(SUPPLIED DATA Opens)

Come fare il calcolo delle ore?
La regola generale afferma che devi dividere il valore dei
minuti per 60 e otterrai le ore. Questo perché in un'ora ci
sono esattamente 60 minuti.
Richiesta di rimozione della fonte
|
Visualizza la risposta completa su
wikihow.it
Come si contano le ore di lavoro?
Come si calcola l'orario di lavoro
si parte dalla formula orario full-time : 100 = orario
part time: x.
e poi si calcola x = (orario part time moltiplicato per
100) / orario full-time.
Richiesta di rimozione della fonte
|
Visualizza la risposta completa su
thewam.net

(SUPPLIED DATA Closes)
(SUPPLIED DATA Opens)

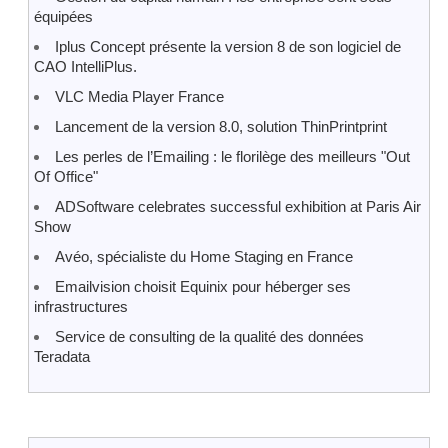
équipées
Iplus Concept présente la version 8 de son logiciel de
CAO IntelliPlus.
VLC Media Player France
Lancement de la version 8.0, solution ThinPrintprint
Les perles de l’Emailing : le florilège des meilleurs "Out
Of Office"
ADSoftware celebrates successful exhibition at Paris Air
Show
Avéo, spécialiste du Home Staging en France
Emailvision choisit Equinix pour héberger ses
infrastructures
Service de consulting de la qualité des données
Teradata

(SUPPLIED DATA Closes)

# PROBLEM DESCRIPTION
Match on "version" and copy out every line of the entries that contains it.

# WRITTEN SOLUTION
Iplus Concept présente la version 8 de son logiciel de
Lancement de la version 8.0, solution ThinPrintprint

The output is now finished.